(DATA EXCERPTS begins)

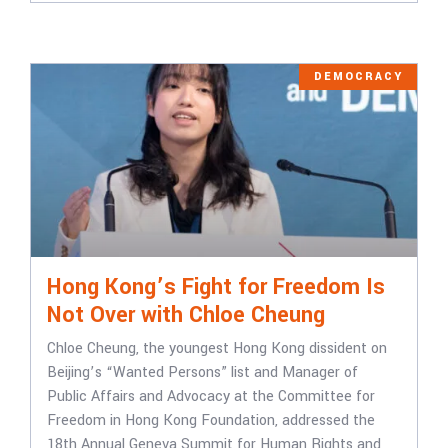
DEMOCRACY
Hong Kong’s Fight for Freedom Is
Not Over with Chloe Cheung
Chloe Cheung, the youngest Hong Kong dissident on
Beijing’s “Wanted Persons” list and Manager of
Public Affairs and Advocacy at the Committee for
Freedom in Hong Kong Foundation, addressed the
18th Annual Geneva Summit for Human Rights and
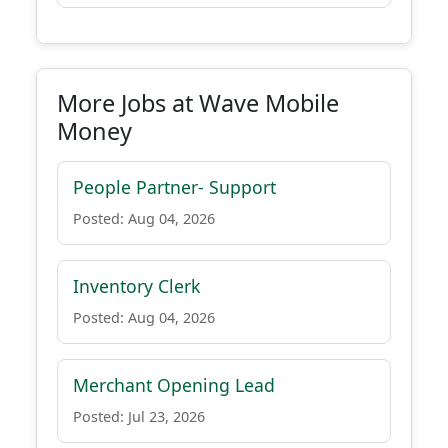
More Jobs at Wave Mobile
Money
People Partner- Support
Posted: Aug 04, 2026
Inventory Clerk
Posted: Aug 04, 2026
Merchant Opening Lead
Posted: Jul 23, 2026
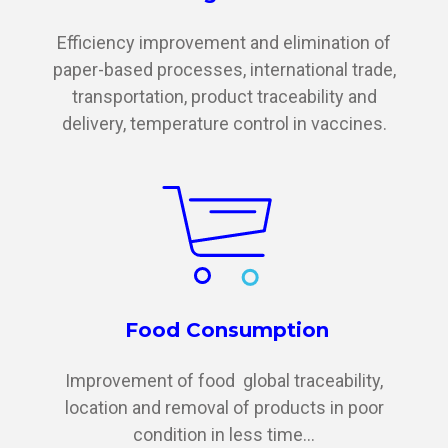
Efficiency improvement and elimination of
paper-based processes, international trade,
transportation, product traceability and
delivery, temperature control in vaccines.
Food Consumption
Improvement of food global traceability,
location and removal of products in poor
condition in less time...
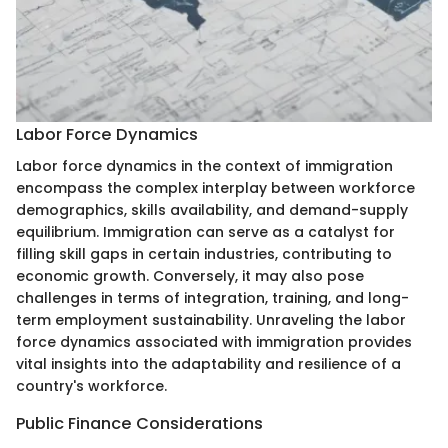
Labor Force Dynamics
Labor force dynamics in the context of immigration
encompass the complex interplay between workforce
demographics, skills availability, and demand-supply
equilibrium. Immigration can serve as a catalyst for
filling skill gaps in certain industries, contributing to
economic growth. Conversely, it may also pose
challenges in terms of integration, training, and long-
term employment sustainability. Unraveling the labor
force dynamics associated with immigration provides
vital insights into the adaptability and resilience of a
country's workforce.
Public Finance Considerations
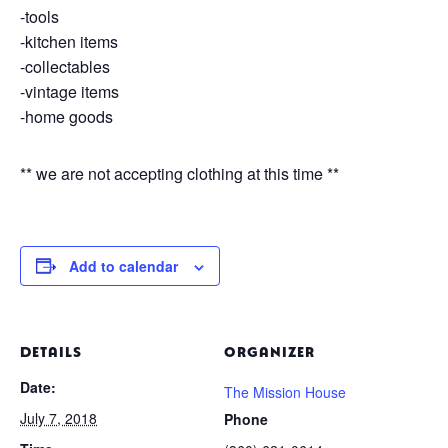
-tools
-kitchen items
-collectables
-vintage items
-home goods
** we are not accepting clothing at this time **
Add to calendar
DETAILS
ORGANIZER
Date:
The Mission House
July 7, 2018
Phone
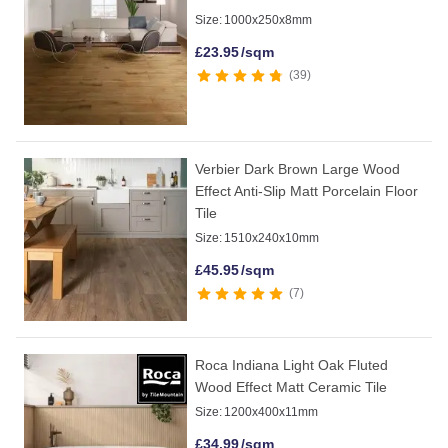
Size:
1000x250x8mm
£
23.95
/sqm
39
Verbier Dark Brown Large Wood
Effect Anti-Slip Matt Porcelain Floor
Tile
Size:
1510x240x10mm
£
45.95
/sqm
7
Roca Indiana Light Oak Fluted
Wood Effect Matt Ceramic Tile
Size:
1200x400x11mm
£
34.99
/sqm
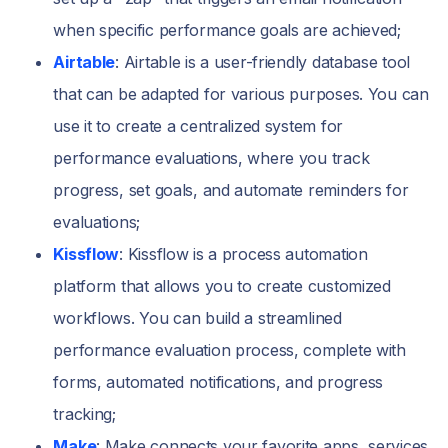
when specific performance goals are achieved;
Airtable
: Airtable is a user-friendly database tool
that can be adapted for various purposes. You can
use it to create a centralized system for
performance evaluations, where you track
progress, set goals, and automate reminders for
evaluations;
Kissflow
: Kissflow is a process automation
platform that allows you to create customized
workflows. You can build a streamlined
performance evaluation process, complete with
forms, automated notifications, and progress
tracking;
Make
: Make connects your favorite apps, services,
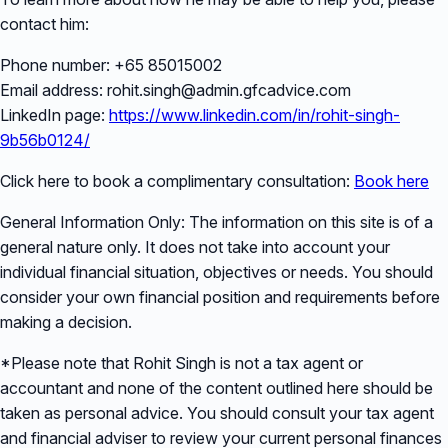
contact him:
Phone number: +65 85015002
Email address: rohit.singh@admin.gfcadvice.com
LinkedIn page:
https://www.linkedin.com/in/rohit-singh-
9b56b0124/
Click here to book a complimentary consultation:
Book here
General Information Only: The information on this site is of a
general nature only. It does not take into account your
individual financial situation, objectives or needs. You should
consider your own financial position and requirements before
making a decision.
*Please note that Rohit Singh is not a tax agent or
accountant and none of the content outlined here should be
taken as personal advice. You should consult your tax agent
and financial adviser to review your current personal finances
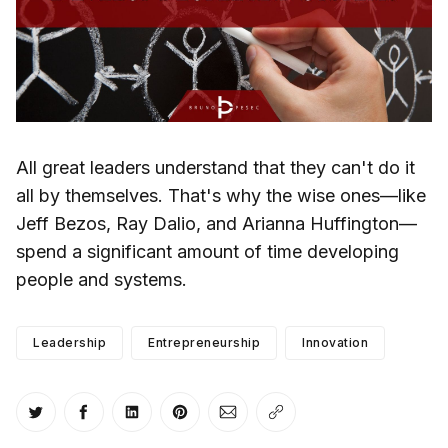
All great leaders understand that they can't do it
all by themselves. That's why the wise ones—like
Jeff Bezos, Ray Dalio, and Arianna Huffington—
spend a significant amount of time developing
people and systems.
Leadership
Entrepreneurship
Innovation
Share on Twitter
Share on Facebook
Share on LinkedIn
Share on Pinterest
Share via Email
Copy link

(DATA EXCERPTS ends)

● WORK ORDER
All of the entries above should be retyped exactly, with the pictures left out.

● RESPONSE FOR THIS EXERCISE
DEMOCRACY
Hong Kong’s Fight for Freedom Is
Not Over with Chloe Cheung
Chloe Cheung, the youngest Hong Kong dissident on
Beijing’s “Wanted Persons” list and Manager of
Public Affairs and Advocacy at the Committee for
Freedom in Hong Kong Foundation, addressed the
18th Annual Geneva Summit for Human Rights and
More Jobs at Wave Mobile
Money
People Partner- Support
Posted: Aug 04, 2026
Inventory Clerk
Posted: Aug 04, 2026
Merchant Opening Lead
Posted: Jul 23, 2026
Efficiency improvement and elimination of
paper-based processes, international trade,
transportation, product traceability and
delivery, temperature control in vaccines.
Food Consumption
Improvement of food global traceability,
location and removal of products in poor
condition in less time...
Labor Force Dynamics
Labor force dynamics in the context of immigration
encompass the complex interplay between workforce
demographics, skills availability, and demand-supply
equilibrium. Immigration can serve as a catalyst for
filling skill gaps in certain industries, contributing to
economic growth. Conversely, it may also pose
challenges in terms of integration, training, and long-
term employment sustainability. Unraveling the labor
force dynamics associated with immigration provides
vital insights into the adaptability and resilience of a
country's workforce.
Public Finance Considerations
-tools
-kitchen items
-collectables
-vintage items
-home goods
** we are not accepting clothing at this time **
Add to calendar
DETAILS
ORGANIZER
Date:
The Mission House
July 7, 2018
Phone
Size:
1000x250x8mm
£
23.95
/sqm
39
Verbier Dark Brown Large Wood
Effect Anti-Slip Matt Porcelain Floor
Tile
Size:
1510x240x10mm
£
45.95
/sqm
7
Roca Indiana Light Oak Fluted
Wood Effect Matt Ceramic Tile
Size:
1200x400x11mm
£
34.99
/sqm
when specific performance goals are achieved;
Airtable
: Airtable is a user-friendly database tool
that can be adapted for various purposes. You can
use it to create a centralized system for
performance evaluations, where you track
progress, set goals, and automate reminders for
evaluations;
Kissflow
: Kissflow is a process automation
platform that allows you to create customized
workflows. You can build a streamlined
performance evaluation process, complete with
forms, automated notifications, and progress
tracking;
Make
: Make connects your favorite apps, services,
contact him:
Phone number: +65 85015002
Email address: rohit.singh@admin.gfcadvice.com
LinkedIn page:
https://www.linkedin.com/in/rohit-singh-
9b56b0124/
Click here to book a complimentary consultation:
Book here
General Information Only: The information on this site is of a
general nature only. It does not take into account your
individual financial situation, objectives or needs. You should
consider your own financial position and requirements before
making a decision.
*Please note that Rohit Singh is not a tax agent or
accountant and none of the content outlined here should be
taken as personal advice. You should consult your tax agent
and financial adviser to review your current personal finances
All great leaders understand that they can't do it
all by themselves. That's why the wise ones—like
Jeff Bezos, Ray Dalio, and Arianna Huffington—
spend a significant amount of time developing
people and systems.
Leadership
Entrepreneurship
Innovation
Share on Twitter
Share on Facebook
Share on LinkedIn
Share on Pinterest
Share via Email
Copy link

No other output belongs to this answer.